Reproduce only the lines of the material below that start at the line containing "ENT TYPE AND COLOUR CHOICE" and stop at the line containing "Stress Management)". Keep both end lines.

======

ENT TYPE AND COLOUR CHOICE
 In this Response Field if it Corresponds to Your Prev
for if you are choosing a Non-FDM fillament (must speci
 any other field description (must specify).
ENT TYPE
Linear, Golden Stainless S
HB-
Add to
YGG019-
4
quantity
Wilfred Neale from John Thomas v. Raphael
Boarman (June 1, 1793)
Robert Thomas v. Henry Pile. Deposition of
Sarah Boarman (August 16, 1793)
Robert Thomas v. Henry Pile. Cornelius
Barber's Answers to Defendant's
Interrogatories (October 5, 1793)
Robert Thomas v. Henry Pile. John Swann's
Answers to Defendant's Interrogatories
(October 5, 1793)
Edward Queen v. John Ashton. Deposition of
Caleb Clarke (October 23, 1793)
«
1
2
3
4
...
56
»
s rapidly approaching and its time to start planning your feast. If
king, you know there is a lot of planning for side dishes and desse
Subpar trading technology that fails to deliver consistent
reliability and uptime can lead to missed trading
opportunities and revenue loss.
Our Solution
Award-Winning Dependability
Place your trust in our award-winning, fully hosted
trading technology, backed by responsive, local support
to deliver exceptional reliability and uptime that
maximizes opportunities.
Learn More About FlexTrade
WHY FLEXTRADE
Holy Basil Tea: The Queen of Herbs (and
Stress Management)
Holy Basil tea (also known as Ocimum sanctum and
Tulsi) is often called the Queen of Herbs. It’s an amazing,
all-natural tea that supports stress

======

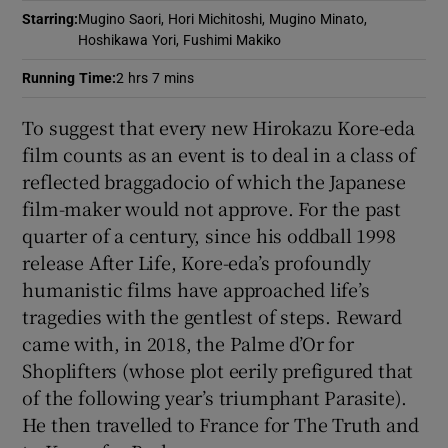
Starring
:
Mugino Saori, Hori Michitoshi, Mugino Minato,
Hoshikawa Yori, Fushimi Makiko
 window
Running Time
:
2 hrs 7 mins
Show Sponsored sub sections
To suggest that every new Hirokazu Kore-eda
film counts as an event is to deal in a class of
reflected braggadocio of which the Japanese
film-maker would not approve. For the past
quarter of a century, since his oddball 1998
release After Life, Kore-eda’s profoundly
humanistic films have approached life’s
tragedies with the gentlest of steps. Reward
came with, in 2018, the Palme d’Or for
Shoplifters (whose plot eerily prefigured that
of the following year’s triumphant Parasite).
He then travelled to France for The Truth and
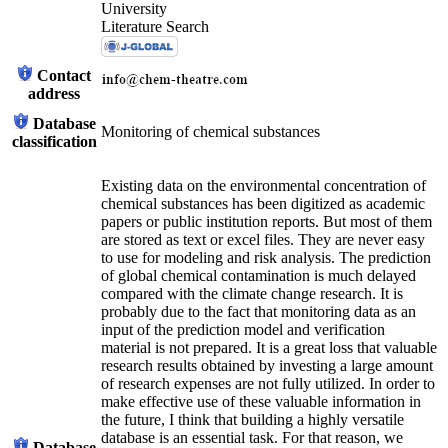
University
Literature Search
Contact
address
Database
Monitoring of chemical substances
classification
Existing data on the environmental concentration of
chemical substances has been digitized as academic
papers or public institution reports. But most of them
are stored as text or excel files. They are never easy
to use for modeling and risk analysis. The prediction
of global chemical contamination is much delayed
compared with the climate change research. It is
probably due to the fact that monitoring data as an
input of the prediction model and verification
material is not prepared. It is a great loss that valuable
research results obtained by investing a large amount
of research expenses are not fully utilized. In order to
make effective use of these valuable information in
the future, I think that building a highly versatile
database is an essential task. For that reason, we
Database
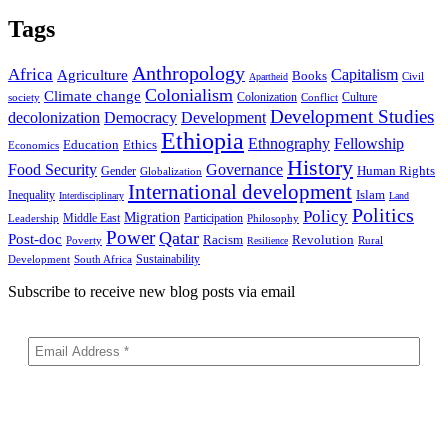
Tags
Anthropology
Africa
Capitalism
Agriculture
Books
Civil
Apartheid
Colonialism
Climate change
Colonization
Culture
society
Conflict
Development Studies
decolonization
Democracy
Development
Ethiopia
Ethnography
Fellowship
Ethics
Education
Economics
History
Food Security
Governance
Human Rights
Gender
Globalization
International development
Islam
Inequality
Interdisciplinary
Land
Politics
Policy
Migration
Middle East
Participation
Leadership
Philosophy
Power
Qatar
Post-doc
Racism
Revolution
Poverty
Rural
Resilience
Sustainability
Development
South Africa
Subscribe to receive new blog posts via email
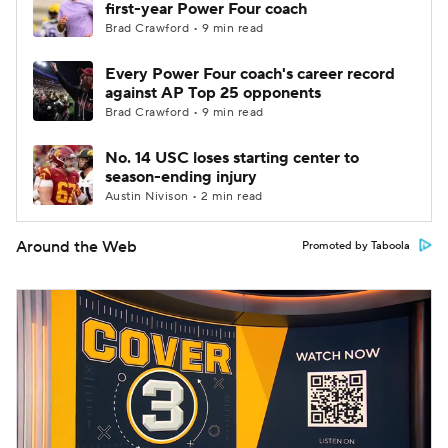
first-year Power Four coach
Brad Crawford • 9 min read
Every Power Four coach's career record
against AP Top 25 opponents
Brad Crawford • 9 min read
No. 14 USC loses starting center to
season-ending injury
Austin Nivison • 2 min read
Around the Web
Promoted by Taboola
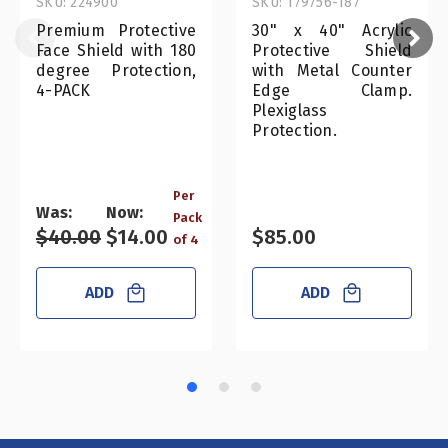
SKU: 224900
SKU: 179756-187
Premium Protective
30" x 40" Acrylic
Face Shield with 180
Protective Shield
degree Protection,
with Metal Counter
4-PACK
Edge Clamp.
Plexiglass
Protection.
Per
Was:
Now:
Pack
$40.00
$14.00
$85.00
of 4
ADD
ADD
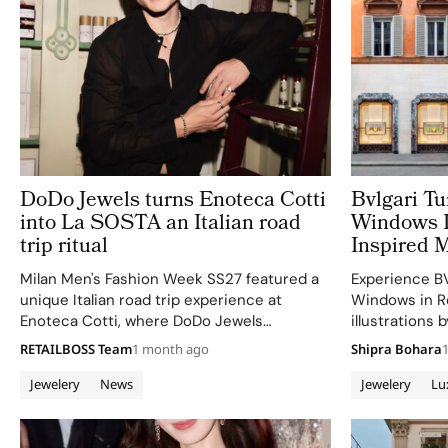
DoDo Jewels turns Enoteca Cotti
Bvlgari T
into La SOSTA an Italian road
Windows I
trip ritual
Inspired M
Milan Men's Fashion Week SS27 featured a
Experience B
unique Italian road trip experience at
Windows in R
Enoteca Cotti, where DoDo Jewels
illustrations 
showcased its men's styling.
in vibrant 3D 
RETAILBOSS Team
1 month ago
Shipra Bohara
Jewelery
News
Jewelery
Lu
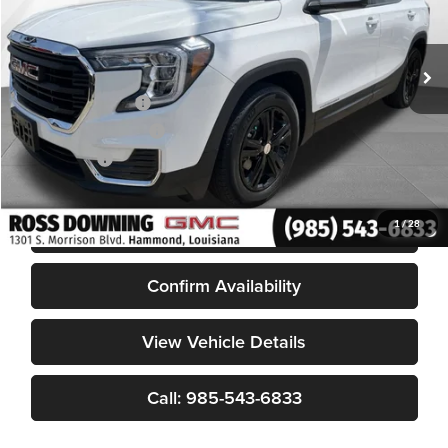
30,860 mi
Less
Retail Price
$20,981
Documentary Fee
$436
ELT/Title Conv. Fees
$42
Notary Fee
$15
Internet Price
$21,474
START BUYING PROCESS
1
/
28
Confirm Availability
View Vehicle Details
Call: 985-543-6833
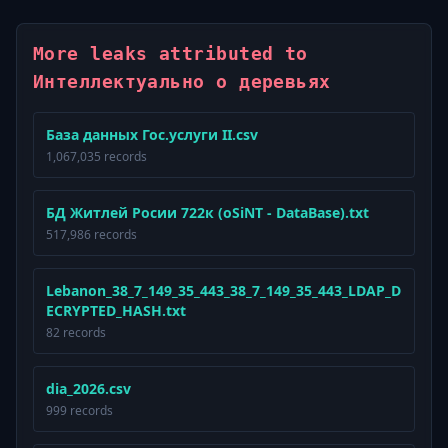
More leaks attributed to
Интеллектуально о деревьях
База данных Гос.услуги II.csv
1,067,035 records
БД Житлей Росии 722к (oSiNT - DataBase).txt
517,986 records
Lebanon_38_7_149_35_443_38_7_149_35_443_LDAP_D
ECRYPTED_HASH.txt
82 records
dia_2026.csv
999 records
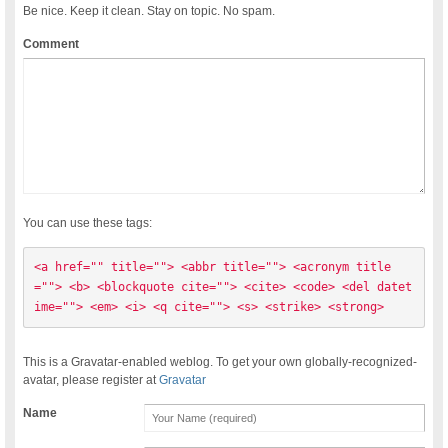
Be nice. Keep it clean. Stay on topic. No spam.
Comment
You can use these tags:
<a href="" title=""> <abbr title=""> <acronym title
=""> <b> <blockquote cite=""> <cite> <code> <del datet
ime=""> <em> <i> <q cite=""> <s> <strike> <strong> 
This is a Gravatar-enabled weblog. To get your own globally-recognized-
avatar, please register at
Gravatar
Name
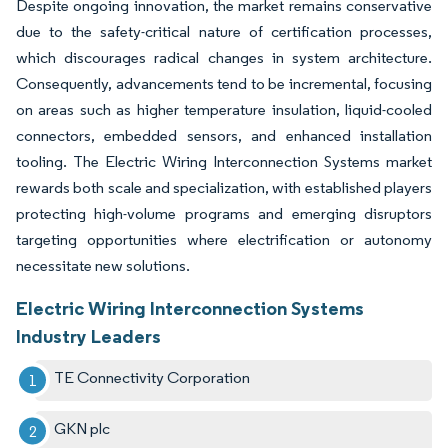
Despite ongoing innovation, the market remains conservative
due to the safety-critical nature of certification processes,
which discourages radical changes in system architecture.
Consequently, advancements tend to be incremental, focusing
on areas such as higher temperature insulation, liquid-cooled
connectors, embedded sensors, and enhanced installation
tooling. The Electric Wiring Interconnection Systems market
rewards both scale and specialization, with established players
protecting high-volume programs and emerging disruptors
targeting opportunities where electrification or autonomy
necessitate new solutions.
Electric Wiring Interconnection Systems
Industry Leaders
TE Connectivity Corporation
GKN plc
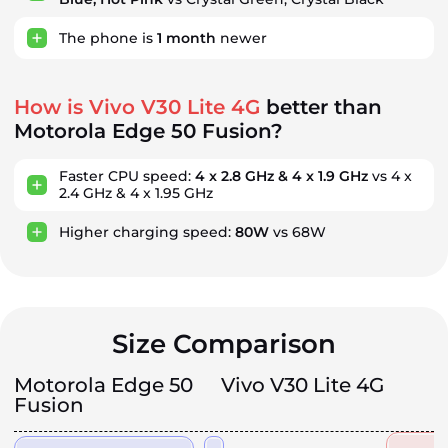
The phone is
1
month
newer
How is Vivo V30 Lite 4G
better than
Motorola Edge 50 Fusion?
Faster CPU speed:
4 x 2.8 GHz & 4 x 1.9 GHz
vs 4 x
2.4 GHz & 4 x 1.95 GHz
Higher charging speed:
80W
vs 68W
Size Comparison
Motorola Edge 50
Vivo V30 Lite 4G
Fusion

======

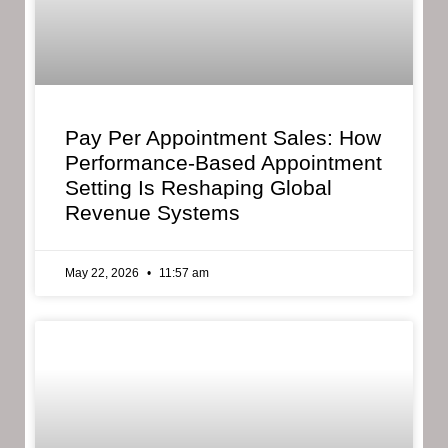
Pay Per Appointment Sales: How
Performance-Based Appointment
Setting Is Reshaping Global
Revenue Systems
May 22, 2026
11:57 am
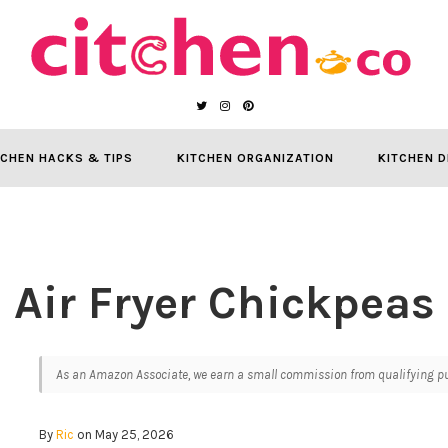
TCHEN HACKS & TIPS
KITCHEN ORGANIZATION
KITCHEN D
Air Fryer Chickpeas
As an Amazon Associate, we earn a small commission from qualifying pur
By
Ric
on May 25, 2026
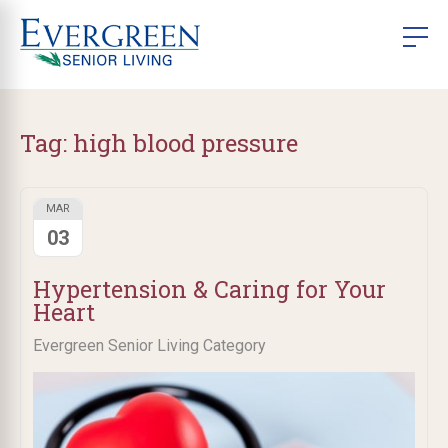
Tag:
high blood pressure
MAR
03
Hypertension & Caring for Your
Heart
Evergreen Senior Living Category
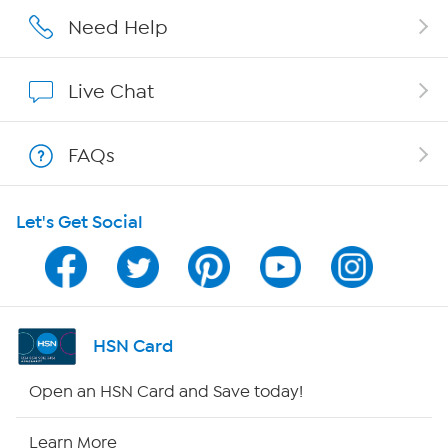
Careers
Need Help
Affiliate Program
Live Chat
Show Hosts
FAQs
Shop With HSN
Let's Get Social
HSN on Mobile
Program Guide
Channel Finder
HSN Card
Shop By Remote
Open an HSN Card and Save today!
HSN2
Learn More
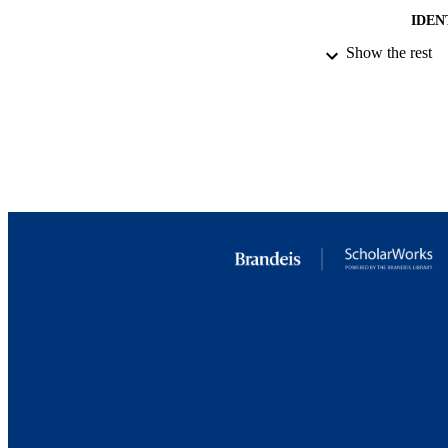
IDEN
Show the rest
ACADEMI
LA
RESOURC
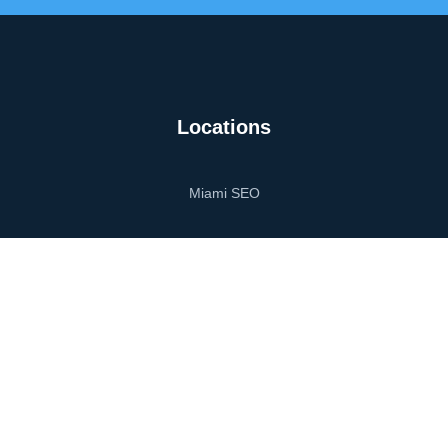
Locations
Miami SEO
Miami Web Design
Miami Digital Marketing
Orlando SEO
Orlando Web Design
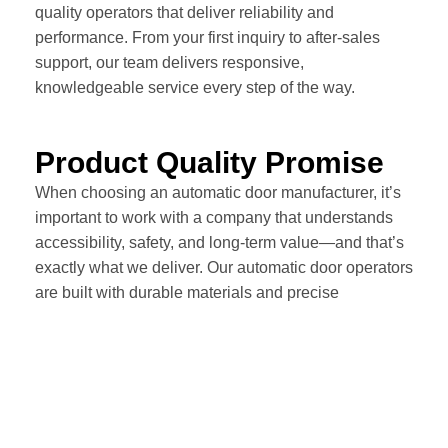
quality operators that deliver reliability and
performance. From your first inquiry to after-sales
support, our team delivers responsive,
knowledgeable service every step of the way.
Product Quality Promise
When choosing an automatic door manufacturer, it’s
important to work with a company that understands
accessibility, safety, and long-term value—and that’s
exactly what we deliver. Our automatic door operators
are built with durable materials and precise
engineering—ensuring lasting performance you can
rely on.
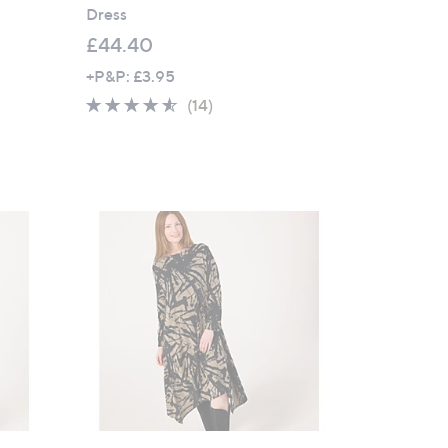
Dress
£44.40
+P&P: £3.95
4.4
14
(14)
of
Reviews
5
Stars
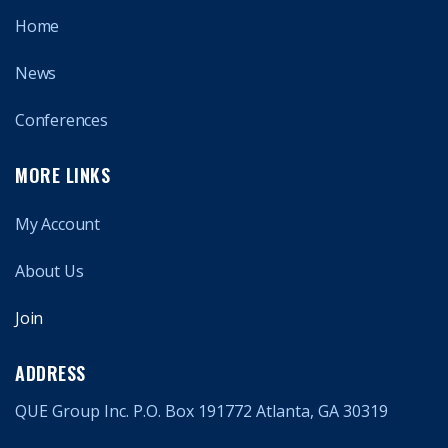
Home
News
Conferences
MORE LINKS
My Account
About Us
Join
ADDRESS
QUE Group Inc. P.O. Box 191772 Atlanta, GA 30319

======

▸ RESPONSE FOR THIS EXERCISE
ENT TYPE AND COLOUR CHOICE
 In this Response Field if it Corresponds to Your Prev
for if you are choosing a Non-FDM fillament (must speci
 any other field description (must specify).
ENT TYPE
Linear, Golden Stainless S
HB-
Add to
YGG019-
4
quantity
Wilfred Neale from John Thomas v. Raphael
Boarman (June 1, 1793)
Robert Thomas v. Henry Pile. Deposition of
Sarah Boarman (August 16, 1793)
Robert Thomas v. Henry Pile. Cornelius
Barber's Answers to Defendant's
Interrogatories (October 5, 1793)
Robert Thomas v. Henry Pile. John Swann's
Answers to Defendant's Interrogatories
(October 5, 1793)
Edward Queen v. John Ashton. Deposition of
Caleb Clarke (October 23, 1793)
«
1
2
3
4
...
56
»
s rapidly approaching and its time to start planning your feast. If
king, you know there is a lot of planning for side dishes and desse
Subpar trading technology that fails to deliver consistent
reliability and uptime can lead to missed trading
opportunities and revenue loss.
Our Solution
Award-Winning Dependability
Place your trust in our award-winning, fully hosted
trading technology, backed by responsive, local support
to deliver exceptional reliability and uptime that
maximizes opportunities.
Learn More About FlexTrade
WHY FLEXTRADE
Holy Basil Tea: The Queen of Herbs (and
Stress Management)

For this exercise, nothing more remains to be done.